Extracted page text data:
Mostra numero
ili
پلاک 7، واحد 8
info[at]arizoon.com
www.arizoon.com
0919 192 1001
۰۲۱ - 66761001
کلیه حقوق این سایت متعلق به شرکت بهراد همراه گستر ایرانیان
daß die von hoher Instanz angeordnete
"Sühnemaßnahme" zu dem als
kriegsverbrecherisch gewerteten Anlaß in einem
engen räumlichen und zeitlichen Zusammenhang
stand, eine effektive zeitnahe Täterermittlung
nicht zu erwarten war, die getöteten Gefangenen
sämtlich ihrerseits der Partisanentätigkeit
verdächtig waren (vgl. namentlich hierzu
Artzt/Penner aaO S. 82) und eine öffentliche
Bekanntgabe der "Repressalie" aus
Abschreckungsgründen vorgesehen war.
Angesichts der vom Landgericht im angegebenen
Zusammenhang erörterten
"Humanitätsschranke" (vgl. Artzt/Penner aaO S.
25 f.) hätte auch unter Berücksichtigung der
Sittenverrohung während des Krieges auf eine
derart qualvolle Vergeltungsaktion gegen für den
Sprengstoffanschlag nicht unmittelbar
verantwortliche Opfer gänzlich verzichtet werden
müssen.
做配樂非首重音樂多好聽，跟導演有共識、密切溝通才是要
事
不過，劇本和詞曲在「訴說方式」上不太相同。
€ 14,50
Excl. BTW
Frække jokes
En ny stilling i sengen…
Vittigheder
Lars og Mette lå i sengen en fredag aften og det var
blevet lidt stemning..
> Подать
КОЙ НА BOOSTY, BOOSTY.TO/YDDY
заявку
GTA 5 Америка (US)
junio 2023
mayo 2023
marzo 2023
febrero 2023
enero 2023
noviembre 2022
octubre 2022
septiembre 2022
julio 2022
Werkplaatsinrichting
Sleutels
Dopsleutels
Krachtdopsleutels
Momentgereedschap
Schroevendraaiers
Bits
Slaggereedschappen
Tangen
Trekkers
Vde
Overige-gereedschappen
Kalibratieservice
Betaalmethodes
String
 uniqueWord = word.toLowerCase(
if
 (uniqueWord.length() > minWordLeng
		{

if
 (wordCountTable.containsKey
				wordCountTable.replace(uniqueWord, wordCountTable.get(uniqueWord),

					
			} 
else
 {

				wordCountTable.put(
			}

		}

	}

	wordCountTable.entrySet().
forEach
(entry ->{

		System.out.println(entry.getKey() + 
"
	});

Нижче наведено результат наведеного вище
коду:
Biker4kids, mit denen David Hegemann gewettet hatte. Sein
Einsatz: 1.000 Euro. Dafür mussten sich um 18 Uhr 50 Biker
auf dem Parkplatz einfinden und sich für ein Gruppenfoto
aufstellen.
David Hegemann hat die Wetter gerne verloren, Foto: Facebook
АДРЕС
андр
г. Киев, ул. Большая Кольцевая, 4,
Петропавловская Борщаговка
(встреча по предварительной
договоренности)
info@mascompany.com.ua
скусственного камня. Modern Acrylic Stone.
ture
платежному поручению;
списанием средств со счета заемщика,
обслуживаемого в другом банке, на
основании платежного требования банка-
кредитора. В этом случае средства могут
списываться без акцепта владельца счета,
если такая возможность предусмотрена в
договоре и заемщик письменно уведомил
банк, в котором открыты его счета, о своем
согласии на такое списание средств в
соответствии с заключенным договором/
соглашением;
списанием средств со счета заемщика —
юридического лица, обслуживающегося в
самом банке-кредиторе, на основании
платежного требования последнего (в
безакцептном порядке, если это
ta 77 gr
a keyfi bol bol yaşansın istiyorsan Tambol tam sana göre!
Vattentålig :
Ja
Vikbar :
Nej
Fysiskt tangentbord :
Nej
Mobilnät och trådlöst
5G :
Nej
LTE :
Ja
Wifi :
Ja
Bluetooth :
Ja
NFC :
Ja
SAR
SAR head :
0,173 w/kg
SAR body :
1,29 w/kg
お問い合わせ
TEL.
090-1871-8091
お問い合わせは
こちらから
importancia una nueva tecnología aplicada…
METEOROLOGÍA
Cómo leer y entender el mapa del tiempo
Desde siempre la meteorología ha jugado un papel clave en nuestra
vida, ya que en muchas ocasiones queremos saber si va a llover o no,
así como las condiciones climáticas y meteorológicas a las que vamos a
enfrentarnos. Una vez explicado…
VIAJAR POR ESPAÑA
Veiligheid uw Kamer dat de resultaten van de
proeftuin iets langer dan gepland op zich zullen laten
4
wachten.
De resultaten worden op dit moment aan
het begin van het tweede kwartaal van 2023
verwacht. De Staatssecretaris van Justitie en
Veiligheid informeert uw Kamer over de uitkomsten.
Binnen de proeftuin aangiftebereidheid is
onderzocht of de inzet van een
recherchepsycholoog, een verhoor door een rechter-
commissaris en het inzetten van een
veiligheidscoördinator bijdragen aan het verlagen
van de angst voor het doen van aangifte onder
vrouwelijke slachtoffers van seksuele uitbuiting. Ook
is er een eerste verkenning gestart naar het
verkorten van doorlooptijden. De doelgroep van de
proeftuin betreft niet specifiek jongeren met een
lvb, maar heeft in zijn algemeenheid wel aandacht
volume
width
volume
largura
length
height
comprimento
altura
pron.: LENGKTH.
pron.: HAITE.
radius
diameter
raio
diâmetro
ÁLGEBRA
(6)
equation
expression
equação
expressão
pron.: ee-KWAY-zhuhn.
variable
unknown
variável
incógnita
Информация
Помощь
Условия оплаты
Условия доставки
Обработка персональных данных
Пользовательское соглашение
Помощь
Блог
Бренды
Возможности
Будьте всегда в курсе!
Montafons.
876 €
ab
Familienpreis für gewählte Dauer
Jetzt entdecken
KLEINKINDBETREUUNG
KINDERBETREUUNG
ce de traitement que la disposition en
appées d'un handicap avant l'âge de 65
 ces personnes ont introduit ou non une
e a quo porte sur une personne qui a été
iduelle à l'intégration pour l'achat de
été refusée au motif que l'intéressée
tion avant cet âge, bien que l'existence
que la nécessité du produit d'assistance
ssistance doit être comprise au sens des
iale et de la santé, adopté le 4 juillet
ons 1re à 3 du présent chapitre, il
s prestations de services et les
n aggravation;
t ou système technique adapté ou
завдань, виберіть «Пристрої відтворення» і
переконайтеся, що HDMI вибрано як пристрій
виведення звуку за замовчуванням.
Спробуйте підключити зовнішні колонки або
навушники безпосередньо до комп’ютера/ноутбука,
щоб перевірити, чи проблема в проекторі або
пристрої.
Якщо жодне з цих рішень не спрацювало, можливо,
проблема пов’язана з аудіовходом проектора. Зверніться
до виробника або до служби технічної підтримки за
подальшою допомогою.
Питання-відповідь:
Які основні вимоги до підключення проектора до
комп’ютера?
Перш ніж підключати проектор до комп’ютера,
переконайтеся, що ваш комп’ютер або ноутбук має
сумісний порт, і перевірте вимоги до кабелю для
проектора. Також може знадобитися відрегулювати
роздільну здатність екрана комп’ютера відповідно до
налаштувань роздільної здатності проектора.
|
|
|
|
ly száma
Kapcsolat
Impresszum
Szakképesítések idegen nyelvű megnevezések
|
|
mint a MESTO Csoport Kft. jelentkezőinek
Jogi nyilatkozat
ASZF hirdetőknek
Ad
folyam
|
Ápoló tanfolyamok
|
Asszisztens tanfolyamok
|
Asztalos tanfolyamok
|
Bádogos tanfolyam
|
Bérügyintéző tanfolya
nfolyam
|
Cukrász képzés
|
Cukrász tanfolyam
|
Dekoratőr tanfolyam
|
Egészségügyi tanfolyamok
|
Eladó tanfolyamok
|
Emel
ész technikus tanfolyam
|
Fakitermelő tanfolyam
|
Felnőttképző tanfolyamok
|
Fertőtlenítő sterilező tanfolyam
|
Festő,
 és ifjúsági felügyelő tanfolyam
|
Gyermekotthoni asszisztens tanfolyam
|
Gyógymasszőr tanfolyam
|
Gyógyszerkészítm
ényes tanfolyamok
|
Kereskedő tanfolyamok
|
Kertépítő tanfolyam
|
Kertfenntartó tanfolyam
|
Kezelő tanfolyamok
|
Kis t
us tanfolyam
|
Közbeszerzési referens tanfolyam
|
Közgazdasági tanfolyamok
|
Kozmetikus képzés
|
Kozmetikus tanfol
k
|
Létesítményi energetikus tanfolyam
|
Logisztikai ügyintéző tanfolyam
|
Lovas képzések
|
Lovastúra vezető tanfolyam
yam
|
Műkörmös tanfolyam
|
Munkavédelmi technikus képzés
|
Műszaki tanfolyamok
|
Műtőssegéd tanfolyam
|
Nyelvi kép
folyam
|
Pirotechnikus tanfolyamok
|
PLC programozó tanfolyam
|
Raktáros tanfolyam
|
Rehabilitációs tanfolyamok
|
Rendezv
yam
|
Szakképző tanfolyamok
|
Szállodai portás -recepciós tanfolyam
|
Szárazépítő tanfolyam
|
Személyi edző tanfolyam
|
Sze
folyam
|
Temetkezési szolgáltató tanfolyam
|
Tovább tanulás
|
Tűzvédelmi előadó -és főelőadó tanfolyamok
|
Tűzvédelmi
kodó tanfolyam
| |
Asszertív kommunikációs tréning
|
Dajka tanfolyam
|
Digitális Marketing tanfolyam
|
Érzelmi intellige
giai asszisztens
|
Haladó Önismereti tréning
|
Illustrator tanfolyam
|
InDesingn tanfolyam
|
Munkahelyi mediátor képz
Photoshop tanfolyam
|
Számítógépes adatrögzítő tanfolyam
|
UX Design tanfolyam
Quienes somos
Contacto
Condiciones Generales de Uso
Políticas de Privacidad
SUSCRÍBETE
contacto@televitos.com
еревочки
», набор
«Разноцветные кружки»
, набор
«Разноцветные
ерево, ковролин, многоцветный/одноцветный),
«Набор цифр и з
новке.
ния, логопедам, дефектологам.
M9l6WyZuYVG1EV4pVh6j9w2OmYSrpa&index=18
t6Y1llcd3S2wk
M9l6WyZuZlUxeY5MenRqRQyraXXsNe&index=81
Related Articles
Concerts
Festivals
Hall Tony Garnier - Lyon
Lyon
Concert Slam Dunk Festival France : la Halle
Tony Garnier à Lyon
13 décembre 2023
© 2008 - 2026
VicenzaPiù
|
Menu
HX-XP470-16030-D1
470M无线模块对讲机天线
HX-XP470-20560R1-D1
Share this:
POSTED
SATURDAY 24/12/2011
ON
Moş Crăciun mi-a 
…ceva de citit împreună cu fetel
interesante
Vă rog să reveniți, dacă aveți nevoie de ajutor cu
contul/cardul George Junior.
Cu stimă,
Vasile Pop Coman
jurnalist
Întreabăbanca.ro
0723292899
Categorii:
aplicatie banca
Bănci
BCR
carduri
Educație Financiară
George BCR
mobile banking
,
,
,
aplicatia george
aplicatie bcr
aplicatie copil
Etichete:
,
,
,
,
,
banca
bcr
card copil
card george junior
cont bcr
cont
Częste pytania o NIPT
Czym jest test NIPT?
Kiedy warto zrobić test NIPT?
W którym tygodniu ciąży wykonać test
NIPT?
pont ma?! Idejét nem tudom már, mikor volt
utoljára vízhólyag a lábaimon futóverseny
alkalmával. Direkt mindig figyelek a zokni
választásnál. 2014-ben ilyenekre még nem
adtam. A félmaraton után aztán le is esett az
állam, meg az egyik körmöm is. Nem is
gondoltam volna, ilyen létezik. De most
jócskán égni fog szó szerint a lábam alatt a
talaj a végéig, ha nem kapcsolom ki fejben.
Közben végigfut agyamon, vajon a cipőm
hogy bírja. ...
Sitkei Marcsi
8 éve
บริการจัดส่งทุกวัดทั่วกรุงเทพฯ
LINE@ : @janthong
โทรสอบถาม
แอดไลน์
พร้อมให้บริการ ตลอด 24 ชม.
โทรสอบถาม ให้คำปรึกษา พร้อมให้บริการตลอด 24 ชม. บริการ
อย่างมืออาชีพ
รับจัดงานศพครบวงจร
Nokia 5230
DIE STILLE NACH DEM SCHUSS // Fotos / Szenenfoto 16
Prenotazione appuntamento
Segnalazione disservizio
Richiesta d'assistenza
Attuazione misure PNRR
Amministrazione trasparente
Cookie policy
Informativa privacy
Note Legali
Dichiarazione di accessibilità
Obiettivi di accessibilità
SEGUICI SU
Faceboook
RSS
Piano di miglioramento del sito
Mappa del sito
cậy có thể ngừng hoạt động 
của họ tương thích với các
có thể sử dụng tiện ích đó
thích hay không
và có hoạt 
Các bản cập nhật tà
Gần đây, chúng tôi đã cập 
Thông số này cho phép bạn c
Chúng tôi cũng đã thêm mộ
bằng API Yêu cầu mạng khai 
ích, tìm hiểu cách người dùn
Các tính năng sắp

**TASK DETAILS:** Show every line in the entries where the string "NIPT" occurs.

**ANSWER SPACE:**
Częste pytania o NIPT
Czym jest test NIPT?
Kiedy warto zrobić test NIPT?
NIPT?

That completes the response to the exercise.